自古世人欺布衣,谓耕者粗鄙,谓商贾低贱,谓寒门无才,可细观世道,天地五谷,布衣耕种;市井劳作,布衣支撑;乱世征战,布衣赴死;江山万民,十之八九皆是布衣。
苍生皆平等,奈何门第分高低。
大汉察举制行百年,名为举贤,实为举亲。乡里察举名额,郡县升迁官位,尽数被世家大族把控。察举不问才德,只问出身;升迁不问能力,只问宗族。
吾居常山乡野,世代耕田,邻里书生,十数人寒窗苦读,经义策论不输郡城学子,可每三年察举,名额永远归属乡中卢氏旁支子弟。
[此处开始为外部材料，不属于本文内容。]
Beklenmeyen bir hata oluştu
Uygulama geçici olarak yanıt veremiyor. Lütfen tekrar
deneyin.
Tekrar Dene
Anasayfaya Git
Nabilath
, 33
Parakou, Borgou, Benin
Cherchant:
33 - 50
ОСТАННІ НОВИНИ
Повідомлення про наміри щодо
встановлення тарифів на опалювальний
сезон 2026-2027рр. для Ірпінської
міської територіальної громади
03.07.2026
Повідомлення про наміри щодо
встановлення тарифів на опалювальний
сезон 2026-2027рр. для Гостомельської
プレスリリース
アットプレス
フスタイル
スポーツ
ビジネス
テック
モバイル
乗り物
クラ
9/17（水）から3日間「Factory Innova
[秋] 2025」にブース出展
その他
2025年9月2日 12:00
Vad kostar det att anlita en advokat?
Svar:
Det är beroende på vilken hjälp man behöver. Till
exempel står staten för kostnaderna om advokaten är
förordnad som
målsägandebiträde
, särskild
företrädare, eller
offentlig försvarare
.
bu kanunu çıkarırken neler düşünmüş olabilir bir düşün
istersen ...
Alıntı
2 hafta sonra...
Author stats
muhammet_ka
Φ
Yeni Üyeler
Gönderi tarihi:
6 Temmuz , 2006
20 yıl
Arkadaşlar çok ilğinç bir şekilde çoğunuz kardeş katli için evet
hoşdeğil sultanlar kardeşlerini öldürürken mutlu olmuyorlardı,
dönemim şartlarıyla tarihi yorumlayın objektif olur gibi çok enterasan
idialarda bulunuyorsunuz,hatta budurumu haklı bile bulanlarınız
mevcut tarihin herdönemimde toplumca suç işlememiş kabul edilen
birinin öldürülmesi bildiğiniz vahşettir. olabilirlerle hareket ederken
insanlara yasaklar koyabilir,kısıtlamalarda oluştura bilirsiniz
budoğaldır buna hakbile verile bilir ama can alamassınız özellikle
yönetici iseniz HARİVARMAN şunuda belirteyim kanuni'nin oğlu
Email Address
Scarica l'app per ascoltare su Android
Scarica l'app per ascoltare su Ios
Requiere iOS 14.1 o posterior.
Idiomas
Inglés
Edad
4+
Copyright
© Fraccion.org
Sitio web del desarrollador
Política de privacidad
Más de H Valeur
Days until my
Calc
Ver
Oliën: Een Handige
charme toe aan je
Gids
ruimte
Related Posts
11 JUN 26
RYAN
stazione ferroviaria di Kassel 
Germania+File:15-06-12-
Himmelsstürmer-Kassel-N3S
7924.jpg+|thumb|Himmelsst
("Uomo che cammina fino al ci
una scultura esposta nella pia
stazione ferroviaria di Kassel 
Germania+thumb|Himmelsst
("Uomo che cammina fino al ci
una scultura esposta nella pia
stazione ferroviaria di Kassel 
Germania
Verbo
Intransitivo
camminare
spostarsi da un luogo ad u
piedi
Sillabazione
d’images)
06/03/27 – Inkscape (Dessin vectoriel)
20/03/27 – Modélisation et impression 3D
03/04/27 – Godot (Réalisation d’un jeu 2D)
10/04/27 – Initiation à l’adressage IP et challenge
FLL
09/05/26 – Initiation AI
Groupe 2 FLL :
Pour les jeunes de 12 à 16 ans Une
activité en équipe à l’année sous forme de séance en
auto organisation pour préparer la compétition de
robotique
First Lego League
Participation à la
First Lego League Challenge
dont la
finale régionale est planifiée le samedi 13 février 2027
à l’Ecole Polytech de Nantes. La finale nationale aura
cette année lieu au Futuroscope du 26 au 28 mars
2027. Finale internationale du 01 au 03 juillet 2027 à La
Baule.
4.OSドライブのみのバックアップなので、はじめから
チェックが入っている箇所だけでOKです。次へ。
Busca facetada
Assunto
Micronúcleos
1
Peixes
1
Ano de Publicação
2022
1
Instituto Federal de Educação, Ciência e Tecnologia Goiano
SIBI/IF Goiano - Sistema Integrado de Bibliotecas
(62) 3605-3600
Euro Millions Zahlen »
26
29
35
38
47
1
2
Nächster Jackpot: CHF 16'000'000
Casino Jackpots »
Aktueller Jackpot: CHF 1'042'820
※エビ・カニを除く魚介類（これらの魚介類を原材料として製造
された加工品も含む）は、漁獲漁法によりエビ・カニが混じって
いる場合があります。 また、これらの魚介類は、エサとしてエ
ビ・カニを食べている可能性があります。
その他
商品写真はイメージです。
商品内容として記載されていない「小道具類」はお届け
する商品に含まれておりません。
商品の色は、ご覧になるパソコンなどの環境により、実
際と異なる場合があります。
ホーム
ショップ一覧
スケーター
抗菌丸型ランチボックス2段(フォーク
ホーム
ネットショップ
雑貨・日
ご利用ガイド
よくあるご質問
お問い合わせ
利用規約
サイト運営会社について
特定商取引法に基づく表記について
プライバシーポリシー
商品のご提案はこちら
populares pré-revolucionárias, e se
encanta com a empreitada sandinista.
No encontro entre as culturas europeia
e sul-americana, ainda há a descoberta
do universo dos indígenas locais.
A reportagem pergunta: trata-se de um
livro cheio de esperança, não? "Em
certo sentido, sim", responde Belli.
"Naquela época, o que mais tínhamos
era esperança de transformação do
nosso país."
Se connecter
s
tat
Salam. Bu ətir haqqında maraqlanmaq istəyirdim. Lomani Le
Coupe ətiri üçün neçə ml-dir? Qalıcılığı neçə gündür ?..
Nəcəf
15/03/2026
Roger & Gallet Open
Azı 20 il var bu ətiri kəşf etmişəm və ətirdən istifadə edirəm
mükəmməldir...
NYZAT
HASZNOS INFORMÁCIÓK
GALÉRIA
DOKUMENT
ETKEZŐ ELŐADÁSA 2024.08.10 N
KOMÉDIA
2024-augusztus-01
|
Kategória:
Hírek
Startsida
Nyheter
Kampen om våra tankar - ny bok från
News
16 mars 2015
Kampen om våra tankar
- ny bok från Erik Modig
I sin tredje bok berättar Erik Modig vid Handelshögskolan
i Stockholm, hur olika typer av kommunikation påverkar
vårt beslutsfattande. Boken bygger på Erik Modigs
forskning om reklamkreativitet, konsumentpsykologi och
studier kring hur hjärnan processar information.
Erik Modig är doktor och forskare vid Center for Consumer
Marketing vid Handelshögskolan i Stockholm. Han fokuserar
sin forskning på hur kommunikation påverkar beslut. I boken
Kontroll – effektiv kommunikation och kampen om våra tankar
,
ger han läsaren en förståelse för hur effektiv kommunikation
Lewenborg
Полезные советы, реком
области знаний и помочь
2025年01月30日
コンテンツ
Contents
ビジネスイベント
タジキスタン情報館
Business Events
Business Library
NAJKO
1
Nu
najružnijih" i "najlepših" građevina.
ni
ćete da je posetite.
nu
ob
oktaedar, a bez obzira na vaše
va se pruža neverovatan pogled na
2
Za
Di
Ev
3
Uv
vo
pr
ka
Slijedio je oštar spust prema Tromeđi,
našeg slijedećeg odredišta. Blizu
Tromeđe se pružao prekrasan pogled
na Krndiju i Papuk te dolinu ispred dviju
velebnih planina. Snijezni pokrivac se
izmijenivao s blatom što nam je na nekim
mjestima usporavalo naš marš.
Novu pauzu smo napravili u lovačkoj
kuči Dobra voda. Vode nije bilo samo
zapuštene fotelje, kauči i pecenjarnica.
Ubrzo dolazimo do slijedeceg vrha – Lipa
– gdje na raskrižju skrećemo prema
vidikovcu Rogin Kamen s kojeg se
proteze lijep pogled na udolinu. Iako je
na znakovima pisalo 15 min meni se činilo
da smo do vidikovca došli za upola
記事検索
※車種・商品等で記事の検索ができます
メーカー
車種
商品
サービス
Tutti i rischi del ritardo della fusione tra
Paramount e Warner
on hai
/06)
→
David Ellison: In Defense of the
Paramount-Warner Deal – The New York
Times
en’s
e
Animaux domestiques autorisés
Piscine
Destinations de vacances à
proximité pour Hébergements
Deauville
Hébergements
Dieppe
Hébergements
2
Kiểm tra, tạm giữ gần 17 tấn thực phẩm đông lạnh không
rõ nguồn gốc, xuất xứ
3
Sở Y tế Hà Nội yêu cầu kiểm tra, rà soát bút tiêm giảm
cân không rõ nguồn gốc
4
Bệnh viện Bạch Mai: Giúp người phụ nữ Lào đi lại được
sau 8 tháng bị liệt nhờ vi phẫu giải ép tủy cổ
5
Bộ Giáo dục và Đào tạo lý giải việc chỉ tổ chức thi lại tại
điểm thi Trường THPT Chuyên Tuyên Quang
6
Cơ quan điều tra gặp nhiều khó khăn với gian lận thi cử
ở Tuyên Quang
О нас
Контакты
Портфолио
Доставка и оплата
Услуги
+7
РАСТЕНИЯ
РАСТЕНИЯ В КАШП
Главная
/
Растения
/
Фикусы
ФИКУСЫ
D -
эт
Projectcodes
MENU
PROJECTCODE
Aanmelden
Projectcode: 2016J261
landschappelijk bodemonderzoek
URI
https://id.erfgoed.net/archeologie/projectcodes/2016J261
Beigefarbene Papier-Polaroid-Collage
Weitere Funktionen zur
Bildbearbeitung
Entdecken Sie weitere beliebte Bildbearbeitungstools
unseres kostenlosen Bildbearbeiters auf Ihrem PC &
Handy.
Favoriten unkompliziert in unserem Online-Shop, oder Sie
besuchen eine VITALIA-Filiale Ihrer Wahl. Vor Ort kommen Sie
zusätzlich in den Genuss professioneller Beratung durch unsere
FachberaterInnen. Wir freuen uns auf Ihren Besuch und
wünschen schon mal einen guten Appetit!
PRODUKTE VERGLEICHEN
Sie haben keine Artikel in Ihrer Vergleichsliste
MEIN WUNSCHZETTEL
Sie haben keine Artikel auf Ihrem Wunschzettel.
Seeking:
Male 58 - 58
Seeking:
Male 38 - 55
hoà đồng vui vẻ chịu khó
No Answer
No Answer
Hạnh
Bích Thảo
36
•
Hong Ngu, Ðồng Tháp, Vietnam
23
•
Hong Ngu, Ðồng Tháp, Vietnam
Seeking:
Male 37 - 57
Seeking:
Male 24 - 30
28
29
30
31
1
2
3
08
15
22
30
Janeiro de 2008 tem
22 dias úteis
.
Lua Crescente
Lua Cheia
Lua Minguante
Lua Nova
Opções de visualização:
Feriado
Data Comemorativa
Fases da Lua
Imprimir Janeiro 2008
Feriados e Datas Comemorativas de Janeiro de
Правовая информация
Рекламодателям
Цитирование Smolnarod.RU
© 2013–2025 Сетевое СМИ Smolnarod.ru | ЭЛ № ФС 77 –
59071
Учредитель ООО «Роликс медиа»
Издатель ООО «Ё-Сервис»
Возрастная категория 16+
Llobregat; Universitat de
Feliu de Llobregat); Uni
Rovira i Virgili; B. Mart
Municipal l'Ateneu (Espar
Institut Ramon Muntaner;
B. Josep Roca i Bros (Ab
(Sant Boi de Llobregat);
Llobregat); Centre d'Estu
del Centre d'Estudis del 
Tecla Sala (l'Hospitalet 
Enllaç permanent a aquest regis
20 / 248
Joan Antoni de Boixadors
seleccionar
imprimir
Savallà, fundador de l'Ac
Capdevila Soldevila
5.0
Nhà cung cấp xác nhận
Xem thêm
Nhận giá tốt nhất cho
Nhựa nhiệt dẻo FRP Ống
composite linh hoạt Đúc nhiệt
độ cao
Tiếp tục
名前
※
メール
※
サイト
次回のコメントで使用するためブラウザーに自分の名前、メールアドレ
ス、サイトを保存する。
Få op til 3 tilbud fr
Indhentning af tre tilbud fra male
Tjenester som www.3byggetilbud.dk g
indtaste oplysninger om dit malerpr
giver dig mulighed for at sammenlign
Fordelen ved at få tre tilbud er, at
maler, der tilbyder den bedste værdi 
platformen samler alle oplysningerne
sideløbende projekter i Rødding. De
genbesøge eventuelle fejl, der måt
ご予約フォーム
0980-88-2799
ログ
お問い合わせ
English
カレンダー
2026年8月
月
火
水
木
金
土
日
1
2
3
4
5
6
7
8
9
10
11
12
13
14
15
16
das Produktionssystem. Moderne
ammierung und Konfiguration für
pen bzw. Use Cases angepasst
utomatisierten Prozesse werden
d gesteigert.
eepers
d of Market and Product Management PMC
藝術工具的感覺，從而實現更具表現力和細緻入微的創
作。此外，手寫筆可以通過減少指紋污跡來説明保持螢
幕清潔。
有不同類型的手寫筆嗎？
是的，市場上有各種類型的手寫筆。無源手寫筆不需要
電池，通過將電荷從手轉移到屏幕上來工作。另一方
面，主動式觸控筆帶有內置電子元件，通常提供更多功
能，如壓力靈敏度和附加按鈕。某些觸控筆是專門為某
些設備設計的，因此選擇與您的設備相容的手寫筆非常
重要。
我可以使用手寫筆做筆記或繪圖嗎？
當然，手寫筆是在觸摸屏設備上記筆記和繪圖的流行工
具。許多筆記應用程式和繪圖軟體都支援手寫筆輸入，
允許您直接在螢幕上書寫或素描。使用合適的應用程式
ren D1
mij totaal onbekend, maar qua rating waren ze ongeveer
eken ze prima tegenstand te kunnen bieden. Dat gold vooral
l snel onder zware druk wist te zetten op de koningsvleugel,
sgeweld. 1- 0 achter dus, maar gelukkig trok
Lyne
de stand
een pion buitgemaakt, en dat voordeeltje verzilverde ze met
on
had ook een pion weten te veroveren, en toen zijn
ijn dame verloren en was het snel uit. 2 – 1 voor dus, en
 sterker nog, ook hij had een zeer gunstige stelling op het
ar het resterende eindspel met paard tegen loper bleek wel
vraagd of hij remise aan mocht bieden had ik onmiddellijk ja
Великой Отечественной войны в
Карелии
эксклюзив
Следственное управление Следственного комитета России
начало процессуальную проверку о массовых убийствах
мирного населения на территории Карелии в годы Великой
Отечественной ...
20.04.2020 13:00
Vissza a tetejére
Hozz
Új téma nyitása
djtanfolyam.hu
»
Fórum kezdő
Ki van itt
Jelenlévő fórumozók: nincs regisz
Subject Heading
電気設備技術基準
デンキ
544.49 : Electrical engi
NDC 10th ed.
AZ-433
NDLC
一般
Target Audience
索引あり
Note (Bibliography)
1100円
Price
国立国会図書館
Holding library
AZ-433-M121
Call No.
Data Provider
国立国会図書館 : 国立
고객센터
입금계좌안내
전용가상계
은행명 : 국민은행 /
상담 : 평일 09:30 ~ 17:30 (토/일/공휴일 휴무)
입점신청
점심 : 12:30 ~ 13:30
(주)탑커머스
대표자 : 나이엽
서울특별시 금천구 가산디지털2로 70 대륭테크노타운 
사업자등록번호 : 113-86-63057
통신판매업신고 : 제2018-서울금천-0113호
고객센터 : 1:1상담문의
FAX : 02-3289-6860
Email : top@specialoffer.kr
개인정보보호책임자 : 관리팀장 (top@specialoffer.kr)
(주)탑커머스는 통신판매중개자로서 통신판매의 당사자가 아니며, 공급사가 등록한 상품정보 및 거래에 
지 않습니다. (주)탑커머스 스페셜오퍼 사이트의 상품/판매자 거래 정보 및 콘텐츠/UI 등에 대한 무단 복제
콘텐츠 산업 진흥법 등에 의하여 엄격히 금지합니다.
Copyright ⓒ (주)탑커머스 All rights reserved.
彼辈不学无术,纨绔贪玩,仅凭宗族门第,便可轻松入仕;我辈昼夜苦读,寒冬秉烛,夏日耕读,耗尽家财,终无半分入仕之机。
世家坐拥千亩良田,坐拥万卷家学,名师大儒上门授课,衣食无忧专心治学;寒门书生白日耕田,夜晚借萤火读书,无书可读,无师可问,想要通晓经义,难如登天。先天资源悬殊,已是不公,而后仕途彻底封堵,便是断绝寒门生机。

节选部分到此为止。